Call this sample fog or call it whatever - but to me it is what it is. My WS says this was all fantasy. How would you describe her state of mind, her feelings towards this POS?

"Now you are really driving me crazy, you have my c**t dripping wet"

"You are amazingly hot and incredibly sexy, very hard to let go of"

"I got so close to you I seriously considered where we could go with it"

"It will take me some time to be able to just talk to you and not want to rip your clothes off"

"I can't help how I feel about you. I am so happy when we spend time together and you make me feel amazingly sexy and desired (extremely hard to let go of) and I love touching you and kissing you - have not felt so alive for such a long time. Then I have to go back to the real world, where I can't see you and touch you everyday and I hate it."
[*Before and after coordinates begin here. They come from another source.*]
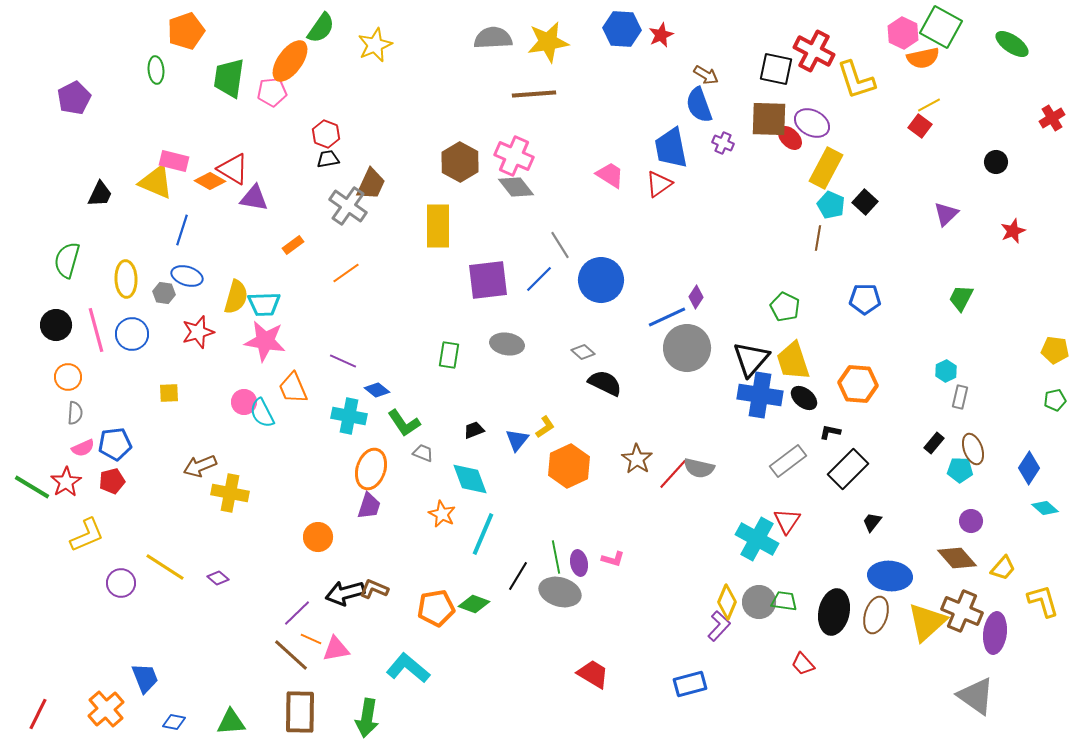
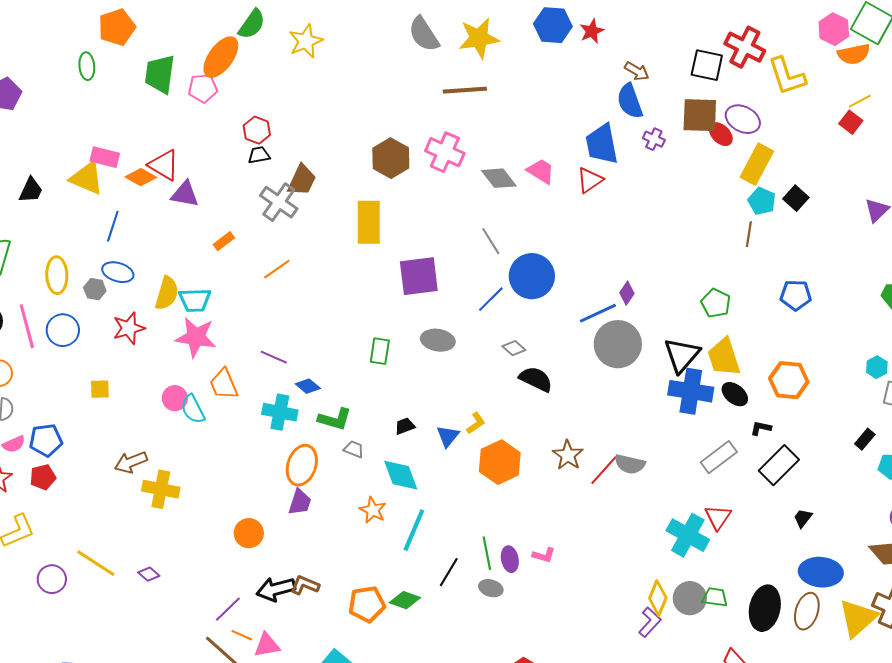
gray semicircle: (493, 38) -> (424, 34), turned -120
gray diamond: (516, 187) -> (499, 178), moved
blue line: (539, 279) -> (491, 299), moved
green L-shape: (404, 423) -> (335, 419), turned -40
gray ellipse: (560, 592) -> (491, 588), size x0.6

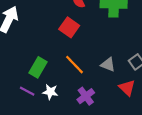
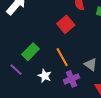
white star: (50, 92) -> (45, 76), moved
purple cross: (86, 96) -> (71, 79), moved

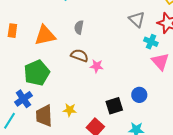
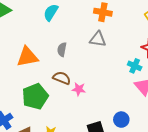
gray triangle: (137, 19) -> (98, 39), moved, turned -36
green pentagon: (37, 73) -> (35, 96), moved

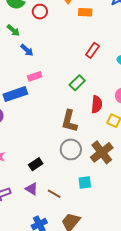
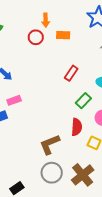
red circle: (40, 12) -> (36, 37), moved
green rectangle: (77, 83) -> (83, 101), moved
brown L-shape: (69, 121) -> (50, 144), turned 55

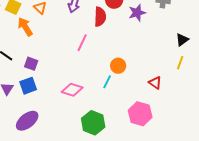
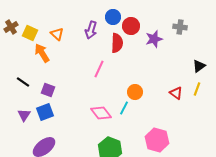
red triangle: (155, 83) -> (176, 93), moved
pink diamond: (72, 90) -> (101, 113), moved, turned 35

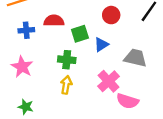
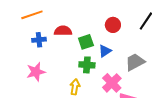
gray trapezoid: (135, 58) -> (135, 62), turned -40
green cross: (67, 60) -> (87, 65), moved
pink star: (22, 67) -> (36, 72), turned 30

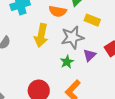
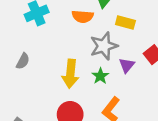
yellow arrow: (41, 35) -> (70, 74), moved

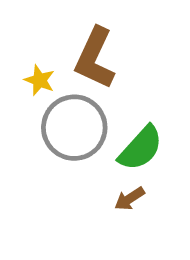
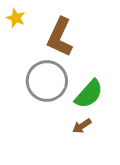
yellow star: (40, 80) -> (16, 18), moved

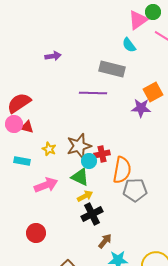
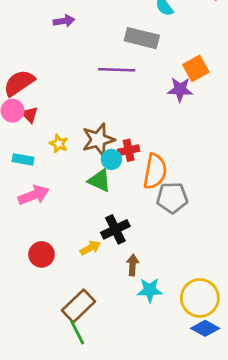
red triangle: (27, 127) -> (30, 115), turned 32
pink arrow: (46, 185) -> (34, 195), moved
yellow arrow: (85, 196) -> (90, 248), moved
brown arrow: (105, 241) -> (133, 265), turned -35

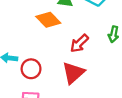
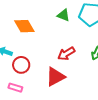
orange diamond: (48, 20) -> (24, 26), moved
and then....after the fog had lifted.

"I still miss you to, but I think you know that. I am glad that you were honest with me and no you didn't miss out because of it, I did. I can't help the way I feel about you. The thought of you with someone else makes me insanely jealous (something I have never been before!) and I hate that I can't have you the way I want you - but that was never realistic anyway. As I have told you before, you tick all of the boxes (some boxes get double and triple ticks), you are insanely sexy and amazingly hot - just having lunch with you makes me happy, but also makes me think of how our lunches used to go. I so wanted to play with you - how much fun could we have had."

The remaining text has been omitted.